A câmara mostra o quintal, inúmeras
árvores, seriam milhares, todas plantadas por ele. Quintal limpo. O Homem
Triste daquele quintal florido fala devagar.
- Sempre sonhei em conhecer este
lugar, Hortolândia....- diz a Mulher Magra Engasgada.
Ela repete algumas informações e
conceitos ambientalistas e fala da beleza de vida daquele homem.
Olho de novo o rosto triste do Homem
Triste.
- Ele plantou cada árvore, ele cuida
de tudo. Viu a beleza e a limpeza do lugar?
A Mulher Magra hoje está sozinha.
Filhos casados vivem em lugares diferentes e distantes. Os encontros são sempre
felizes, em ocasiões festivas, programadas, programas sempre caros e rápidos.
As histórias são “fantásticas”.
- Ela também é uma Mulher Triste.
Ainda passa pela fase de muito sexo e
muitas descobertas. Volto à história do Filósofo da Rua Padre Marinho.
Desta vez, centro na história que
serviu de exemplo para o conceito de filosofar, reaprender a ver o mundo.
- Reaprender? – ela quer voltar a
tocar violão e terá que reaprender.
- Aquele Plantador de Árvores planta,
planta e sabe muito sobre a arte de plantar árvores, mas você observou que ele
é um Homem Triste?
Ela se surpreende com a minha
observação, confirma que aquele homem, que poderia ser um Homem Feliz, era na
verdade um homem de rosto profundamente triste.
- Todos os filhos dele moram no
exterior.
Ele cala. Ela conhecia a história do
Homem Triste.
- Não plantou filhos
- Filhos não se planta, não se fixa,
não se prende, filho não é vegetal, não é árvore.
- Não cultivou filhos
Ela para sua caminhada em direção à
cozinha.
- Ninguém cria filhos para si, filho é
para o mundo.
- Suas árvores não dão a ele a alegria
e nem fazem dele um Homem Alegre. Filho, gente, pessoa é que faz a pessoa,
gente, pai, filho, feliz. Por que os filhos foram embora? Por que os filhos
fugiram das sombras das árvores? Por que os filhos correram para longe, para
tão distante, que a hipótese da presença é acidental e improvável.

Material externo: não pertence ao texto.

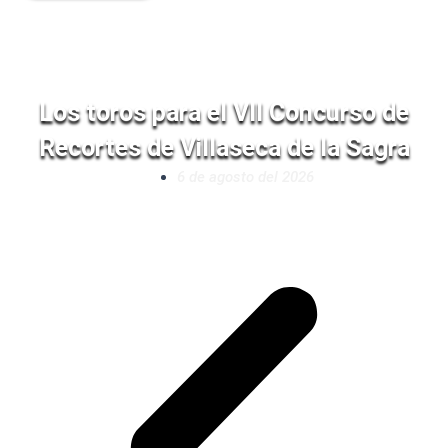
Los toros para el VII Concurso de
Recortes de Villaseca de la Sagra
6 de agosto del 2026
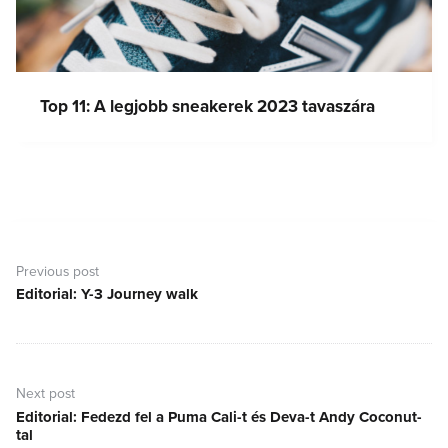
Top 11: A legjobb sneakerek 2023 tavaszára
Bejegyzés
navigáció
Previous post
Editorial: Y-3 Journey walk
Previous
post:
Next post
Editorial: Fedezd fel a Puma Cali-t és Deva-t Andy Coconut-
Next
tal
post:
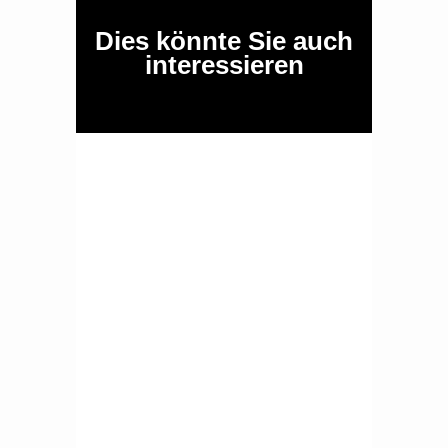
Dies könnte Sie auch
interessieren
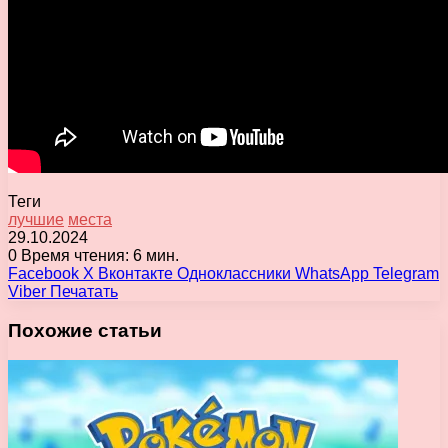
Теги
лучшие
места
29.10.2024
0
Время чтения: 6 мин.
Facebook
X
Вконтакте
Одноклассники
WhatsApp
Telegram
Viber
Печатать
Похожие статьи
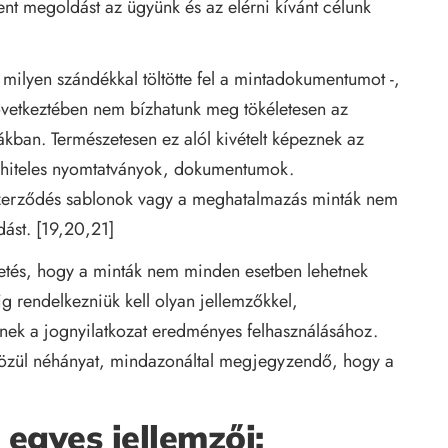
ent megoldást az ügyünk és az elérni kívánt célunk
 milyen szándékkal töltötte fel a mintadokumentumot -,
következtében nem bízhatunk meg tökéletesen az
tákban. Természetesen ez alól kivételt képeznek az
agy hiteles nyomtatványok, dokumentumok.
t szerződés sablonok vagy a meghatalmazás minták nem
dást. [19,20,21]
etés, hogy a minták nem minden esetben lehetnek
 rendelkezniük kell olyan jellemzőkkel,
nek a jognyilatkozat eredményes felhasználásához.
özül néhányat, mindazonáltal megjegyzendő, hogy a
gyes jellemzői:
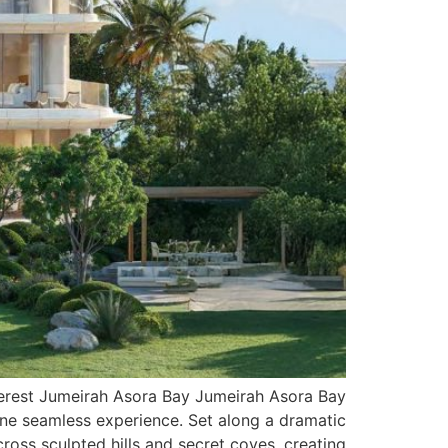
terest Jumeirah Asora Bay Jumeirah Asora Bay
 one seamless experience. Set along a dramatic
ss sculpted hills and secret coves, creating […]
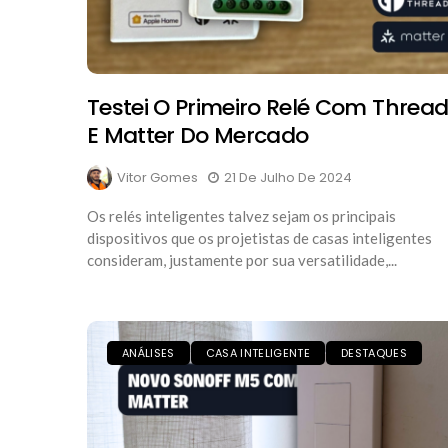
Testei O Primeiro Relé Com Threa
E Matter Do Mercado
Vitor Gomes
21 De Julho De 2024
Os relés inteligentes talvez sejam os principais
dispositivos que os projetistas de casas inteligentes
consideram, justamente por sua versatilidade,...
ANÁLISES
CASA INTELIGENTE
DESTAQUES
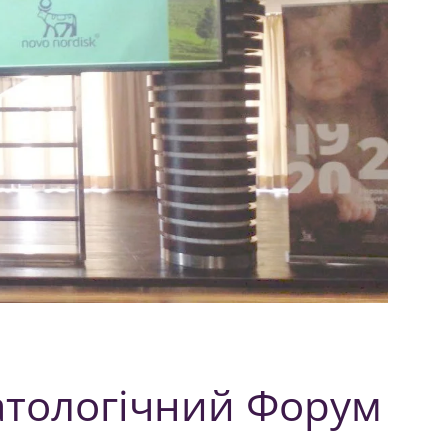
атологічний Форум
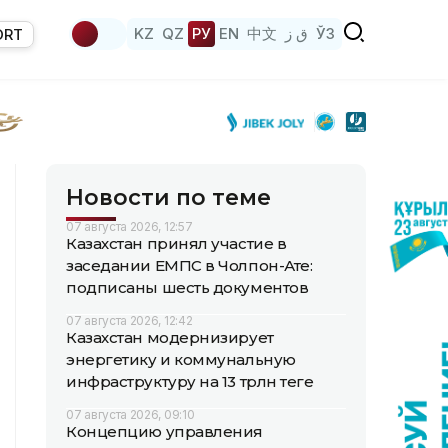
KZ
QZ
РУ
EN
中文
ق ز
ЎЗ
ORT
Новости по теме
07 августа 2026, 12:57
Казахстан принял участие в
заседании ЕМПС в Чолпон-Ате:
подписаны шесть документов
07 августа 2026, 12:42
Казахстан модернизирует
энергетику и коммунальную
инфраструктуру на 13 трлн теңге
07 августа 2026, 09:10
Концепцию управления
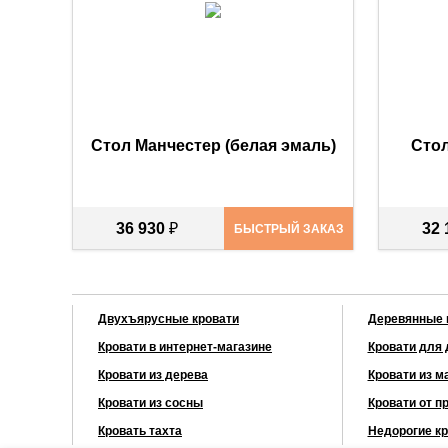
Стол Манчестер (белая эмаль)
Стол
36 930
₽
32
БЫСТРЫЙ ЗАКАЗ
Двухъярусные кровати
Деревянные 
Кровати в интернет-магазине
Кровати для 
Кровати из дерева
Кровати из м
Кровати из сосны
Кровати от п
Кровать тахта
Недорогие кр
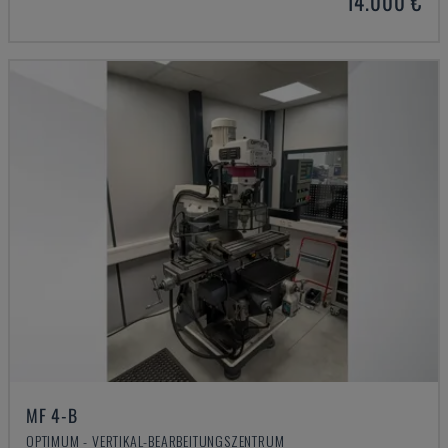
14.000 €
MF 4-B
OPTIMUM - VERTIKAL-BEARBEITUNGSZENTRUM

- Você está sempre atrasado, está
sempre correndo para algum lugar.
(Ela está na cozinha)
Repito a última definição do Velho
Filósofo da Rua Padre Marinho:
-
O filósofo é aquele que desperta e fala.
- O Homem Triste de Hortolândia planta
árvores. Jamais plantaria filhos. Ele sabe disso.
- Por isso, ele é um Homem Triste?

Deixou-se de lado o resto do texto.